- _Required action_:
When you transcribe the listing that follows, keep every line exact and omit the pictures.

- _Data for the task_:
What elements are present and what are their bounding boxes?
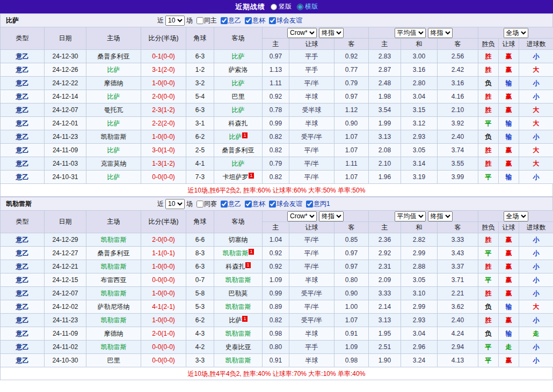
horizontal-radio[interactable] bbox=[297, 4, 303, 10]
league-type-cell: 意乙 bbox=[1, 247, 45, 260]
filter-competition-toggle[interactable]: 球会友谊 bbox=[269, 16, 302, 25]
average-odds-cell: 3.05 bbox=[401, 144, 438, 157]
handicap-odds-cell: 平/半 bbox=[289, 260, 334, 273]
average-type-select[interactable]: 平均值 bbox=[395, 211, 426, 221]
same-checkbox[interactable] bbox=[197, 17, 203, 24]
sub-column-header: 主 bbox=[263, 222, 289, 233]
column-header: 客场 bbox=[214, 27, 263, 50]
away-team-name: 科森扎 bbox=[229, 120, 248, 127]
score-cell: 1-0(0-0) bbox=[141, 260, 186, 273]
away-team-name: 比萨 bbox=[232, 160, 245, 167]
filter-bar: 近10场同主意乙意杯球会友谊 bbox=[157, 16, 302, 26]
sub-column-header: 让球 bbox=[289, 222, 334, 233]
average-time-select[interactable]: 终指 bbox=[428, 28, 453, 38]
average-odds-cell: 1.95 bbox=[369, 327, 401, 341]
view-option-vertical[interactable]: 竖版 bbox=[271, 2, 292, 11]
view-option-horizontal[interactable]: 横版 bbox=[297, 2, 318, 11]
handicap-odds-cell: 1.07 bbox=[334, 314, 369, 327]
section-header: 凯勒雷斯近10场同赛意乙意杯球会友谊意丙1 bbox=[0, 197, 553, 210]
recent-count-select[interactable]: 10 bbox=[165, 16, 185, 26]
sub-column-header: 和 bbox=[401, 222, 438, 233]
handicap-odds-cell: 0.82 bbox=[263, 130, 289, 144]
handicap-odds-cell: 半球 bbox=[289, 90, 334, 103]
handicap-odds-cell: 0.97 bbox=[334, 260, 369, 273]
competition-checkbox[interactable] bbox=[245, 17, 252, 24]
home-team-name: 比萨 bbox=[107, 93, 120, 100]
average-odds-cell: 2.51 bbox=[369, 341, 401, 354]
filter-competition-toggle[interactable]: 球会友谊 bbox=[269, 199, 302, 209]
competition-checkbox[interactable] bbox=[269, 17, 276, 24]
goals-result-cell: 小 bbox=[519, 354, 553, 367]
average-odds-cell: 4.13 bbox=[438, 354, 478, 367]
handicap-odds-cell: 0.82 bbox=[263, 144, 289, 157]
handicap-result-cell: 输 bbox=[499, 171, 519, 184]
odds-time-select[interactable]: 终指 bbox=[319, 211, 344, 221]
competition-checkbox[interactable] bbox=[221, 201, 228, 208]
handicap-result-cell: 赢 bbox=[499, 103, 519, 117]
filter-same-toggle[interactable]: 同赛 bbox=[197, 199, 217, 209]
home-team-name: 比萨 bbox=[107, 120, 120, 127]
filter-competition-toggle[interactable]: 意丙1 bbox=[306, 199, 330, 209]
recent-count-select[interactable]: 10 bbox=[165, 199, 185, 209]
red-card-badge: 1 bbox=[242, 132, 247, 138]
home-team-cell: 萨勒尼塔纳 bbox=[86, 300, 141, 314]
scope-select[interactable]: 全场 bbox=[504, 211, 528, 221]
match-row: 意乙24-11-23凯勒雷斯1-0(0-0)6-2比萨10.82受平/半1.07… bbox=[1, 130, 553, 144]
filter-competition-toggle[interactable]: 意乙 bbox=[221, 16, 241, 25]
match-row: 意乙24-12-14比萨2-0(0-0)5-4巴里0.92半球0.971.983… bbox=[1, 90, 553, 103]
outcome-cell: 胜 bbox=[478, 287, 499, 300]
outcome-cell: 负 bbox=[478, 327, 499, 341]
score-cell: 1-3(1-2) bbox=[141, 157, 186, 171]
score-cell: 3-0(1-0) bbox=[141, 144, 186, 157]
filter-competition-toggle[interactable]: 意乙 bbox=[221, 199, 241, 209]
filter-competition-toggle[interactable]: 意杯 bbox=[245, 16, 265, 25]
vertical-radio[interactable] bbox=[271, 4, 277, 10]
filter-competition-toggle[interactable]: 意杯 bbox=[245, 199, 265, 209]
home-team-name: 克雷莫纳 bbox=[101, 160, 127, 167]
team-name: 比萨 bbox=[1, 16, 157, 25]
summary-line: 近10场,胜4平4负2, 胜率:40% 让球率:70% 大率:10% 单率:40… bbox=[0, 367, 553, 380]
handicap-odds-cell: 0.92 bbox=[263, 247, 289, 260]
scope-select[interactable]: 全场 bbox=[504, 28, 528, 38]
average-time-select[interactable]: 终指 bbox=[428, 211, 453, 221]
filter-same-toggle[interactable]: 同主 bbox=[197, 16, 217, 25]
odds-company-select[interactable]: Crow* bbox=[287, 211, 317, 221]
average-odds-cell: 2.87 bbox=[369, 63, 401, 77]
handicap-odds-cell: 平/半 bbox=[289, 157, 334, 171]
match-date-cell: 24-12-21 bbox=[45, 260, 86, 273]
sub-column-header: 主 bbox=[369, 222, 401, 233]
odds-time-select[interactable]: 终指 bbox=[319, 28, 344, 38]
recent-suffix-label: 场 bbox=[186, 199, 193, 209]
handicap-result-cell: 输 bbox=[499, 77, 519, 90]
home-team-name: 桑普多利亚 bbox=[98, 249, 130, 257]
sub-column-header: 胜负 bbox=[478, 222, 499, 233]
competition-checkbox[interactable] bbox=[269, 201, 276, 208]
corner-cell: 5-3 bbox=[186, 300, 214, 314]
competition-checkbox[interactable] bbox=[245, 201, 252, 208]
handicap-odds-cell: 平/半 bbox=[289, 171, 334, 184]
page-title: 近期战绩 bbox=[235, 2, 265, 12]
average-odds-cell: 2.40 bbox=[438, 314, 478, 327]
home-team-name: 凯勒雷斯 bbox=[101, 316, 127, 324]
competition-checkbox[interactable] bbox=[221, 17, 228, 24]
outcome-cell: 平 bbox=[478, 354, 499, 367]
team-section-1: 比萨近10场同主意乙意杯球会友谊类型日期主场比分(半场)角球客场Crow*终指平… bbox=[0, 13, 553, 197]
match-date-cell: 24-10-31 bbox=[45, 171, 86, 184]
home-team-cell: 凯勒雷斯 bbox=[86, 260, 141, 273]
sub-column-header: 进球数 bbox=[519, 222, 553, 233]
average-odds-cell: 1.99 bbox=[369, 117, 401, 130]
corner-cell: 4-2 bbox=[186, 341, 214, 354]
odds-company-select[interactable]: Crow* bbox=[287, 28, 317, 38]
away-team-cell: 凯勒雷斯 bbox=[214, 327, 263, 341]
handicap-odds-cell: 0.97 bbox=[334, 90, 369, 103]
away-team-name: 凯勒雷斯 bbox=[222, 249, 248, 257]
same-checkbox[interactable] bbox=[197, 201, 203, 208]
away-team-name: 桑普多利亚 bbox=[222, 146, 254, 154]
competition-checkbox[interactable] bbox=[306, 201, 313, 208]
corner-cell: 6-3 bbox=[186, 50, 214, 63]
average-type-select[interactable]: 平均值 bbox=[395, 28, 426, 38]
average-odds-cell: 3.10 bbox=[401, 287, 438, 300]
competition-label: 意乙 bbox=[228, 16, 241, 25]
corner-cell: 3-2 bbox=[186, 77, 214, 90]
average-odds-cell: 2.10 bbox=[369, 157, 401, 171]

- _Response area_:
What elements are present and what are their bounding boxes?
horizontal-radio[interactable] bbox=[297, 4, 303, 10]
league-type-cell: 意乙 bbox=[1, 247, 45, 260]
filter-competition-toggle[interactable]: 球会友谊 bbox=[269, 16, 302, 25]
average-odds-cell: 3.05 bbox=[401, 144, 438, 157]
handicap-odds-cell: 平/半 bbox=[289, 260, 334, 273]
average-type-select[interactable]: 平均值 bbox=[395, 211, 426, 221]
same-checkbox[interactable] bbox=[197, 17, 203, 24]
sub-column-header: 主 bbox=[263, 222, 289, 233]
column-header: 客场 bbox=[214, 27, 263, 50]
away-team-name: 科森扎 bbox=[229, 120, 248, 127]
score-cell: 1-0(0-0) bbox=[141, 260, 186, 273]
away-team-name: 比萨 bbox=[232, 160, 245, 167]
filter-bar: 近10场同主意乙意杯球会友谊 bbox=[157, 16, 302, 26]
sub-column-header: 让球 bbox=[289, 222, 334, 233]
average-time-select[interactable]: 终指 bbox=[428, 28, 453, 38]
average-odds-cell: 1.95 bbox=[369, 327, 401, 341]
view-option-vertical[interactable]: 竖版 bbox=[271, 2, 292, 11]
view-option-horizontal[interactable]: 横版 bbox=[297, 2, 318, 11]
handicap-odds-cell: 1.07 bbox=[334, 314, 369, 327]
section-header: 凯勒雷斯近10场同赛意乙意杯球会友谊意丙1 bbox=[0, 197, 553, 210]
recent-count-select[interactable]: 10 bbox=[165, 16, 185, 26]
sub-column-header: 和 bbox=[401, 222, 438, 233]
handicap-odds-cell: 0.82 bbox=[263, 130, 289, 144]
handicap-odds-cell: 半球 bbox=[289, 90, 334, 103]
handicap-odds-cell: 0.97 bbox=[334, 260, 369, 273]
competition-checkbox[interactable] bbox=[245, 17, 252, 24]
home-team-name: 比萨 bbox=[107, 93, 120, 100]
average-odds-cell: 2.51 bbox=[369, 341, 401, 354]
filter-competition-toggle[interactable]: 球会友谊 bbox=[269, 199, 302, 209]
competition-checkbox[interactable] bbox=[269, 17, 276, 24]
goals-result-cell: 小 bbox=[519, 354, 553, 367]
average-odds-cell: 4.13 bbox=[438, 354, 478, 367]
handicap-odds-cell: 0.82 bbox=[263, 144, 289, 157]
handicap-result-cell: 输 bbox=[499, 171, 519, 184]
odds-time-select[interactable]: 终指 bbox=[319, 211, 344, 221]
competition-checkbox[interactable] bbox=[221, 201, 228, 208]
handicap-result-cell: 赢 bbox=[499, 103, 519, 117]
filter-same-toggle[interactable]: 同赛 bbox=[197, 199, 217, 209]
home-team-name: 比萨 bbox=[107, 120, 120, 127]
filter-competition-toggle[interactable]: 意丙1 bbox=[306, 199, 330, 209]
recent-count-select[interactable]: 10 bbox=[165, 199, 185, 209]
red-card-badge: 1 bbox=[242, 132, 247, 138]
home-team-cell: 萨勒尼塔纳 bbox=[86, 300, 141, 314]
scope-select[interactable]: 全场 bbox=[504, 211, 528, 221]
match-row: 意乙24-11-23凯勒雷斯1-0(0-0)6-2比萨10.82受平/半1.07… bbox=[1, 130, 553, 144]
filter-competition-toggle[interactable]: 意乙 bbox=[221, 16, 241, 25]
match-row: 意乙24-12-14比萨2-0(0-0)5-4巴里0.92半球0.971.983… bbox=[1, 90, 553, 103]
outcome-cell: 胜 bbox=[478, 287, 499, 300]
outcome-cell: 负 bbox=[478, 327, 499, 341]
score-cell: 1-3(1-2) bbox=[141, 157, 186, 171]
score-cell: 3-0(1-0) bbox=[141, 144, 186, 157]
filter-competition-toggle[interactable]: 意乙 bbox=[221, 199, 241, 209]
filter-competition-toggle[interactable]: 意杯 bbox=[245, 16, 265, 25]
vertical-radio[interactable] bbox=[271, 4, 277, 10]
filter-competition-toggle[interactable]: 意杯 bbox=[245, 199, 265, 209]
home-team-name: 克雷莫纳 bbox=[101, 160, 127, 167]
team-name: 比萨 bbox=[1, 16, 157, 25]
summary-line: 近10场,胜4平4负2, 胜率:40% 让球率:70% 大率:10% 单率:40… bbox=[0, 367, 553, 380]
handicap-odds-cell: 0.92 bbox=[263, 247, 289, 260]
scope-select[interactable]: 全场 bbox=[504, 28, 528, 38]
average-time-select[interactable]: 终指 bbox=[428, 211, 453, 221]
filter-same-toggle[interactable]: 同主 bbox=[197, 16, 217, 25]
odds-company-select[interactable]: Crow* bbox=[287, 211, 317, 221]
average-odds-cell: 2.87 bbox=[369, 63, 401, 77]
handicap-odds-cell: 平/半 bbox=[289, 157, 334, 171]
match-date-cell: 24-12-21 bbox=[45, 260, 86, 273]
sub-column-header: 主 bbox=[369, 222, 401, 233]
odds-time-select[interactable]: 终指 bbox=[319, 28, 344, 38]
recent-suffix-label: 场 bbox=[186, 199, 193, 209]
handicap-result-cell: 输 bbox=[499, 77, 519, 90]
home-team-name: 桑普多利亚 bbox=[98, 249, 130, 257]
sub-column-header: 胜负 bbox=[478, 222, 499, 233]
competition-checkbox[interactable] bbox=[269, 201, 276, 208]
corner-cell: 5-3 bbox=[186, 300, 214, 314]
competition-checkbox[interactable] bbox=[245, 201, 252, 208]
handicap-odds-cell: 平/半 bbox=[289, 171, 334, 184]
page-title: 近期战绩 bbox=[235, 2, 265, 12]
average-odds-cell: 2.40 bbox=[438, 314, 478, 327]
home-team-name: 凯勒雷斯 bbox=[101, 316, 127, 324]
competition-checkbox[interactable] bbox=[221, 17, 228, 24]
outcome-cell: 平 bbox=[478, 354, 499, 367]
team-section-1: 比萨近10场同主意乙意杯球会友谊类型日期主场比分(半场)角球客场Crow*终指平… bbox=[0, 13, 553, 197]
match-date-cell: 24-10-31 bbox=[45, 171, 86, 184]
home-team-cell: 凯勒雷斯 bbox=[86, 260, 141, 273]
sub-column-header: 进球数 bbox=[519, 222, 553, 233]
average-odds-cell: 1.99 bbox=[369, 117, 401, 130]
corner-cell: 4-2 bbox=[186, 341, 214, 354]
odds-company-select[interactable]: Crow* bbox=[287, 28, 317, 38]
away-team-cell: 凯勒雷斯 bbox=[214, 327, 263, 341]
handicap-odds-cell: 0.97 bbox=[334, 90, 369, 103]
away-team-name: 凯勒雷斯 bbox=[222, 249, 248, 257]
same-checkbox[interactable] bbox=[197, 201, 203, 208]
away-team-name: 桑普多利亚 bbox=[222, 146, 254, 154]
competition-checkbox[interactable] bbox=[306, 201, 313, 208]
corner-cell: 6-3 bbox=[186, 50, 214, 63]
average-type-select[interactable]: 平均值 bbox=[395, 28, 426, 38]
average-odds-cell: 3.10 bbox=[401, 287, 438, 300]
competition-label: 意乙 bbox=[228, 16, 241, 25]
corner-cell: 3-2 bbox=[186, 77, 214, 90]
average-odds-cell: 2.10 bbox=[369, 157, 401, 171]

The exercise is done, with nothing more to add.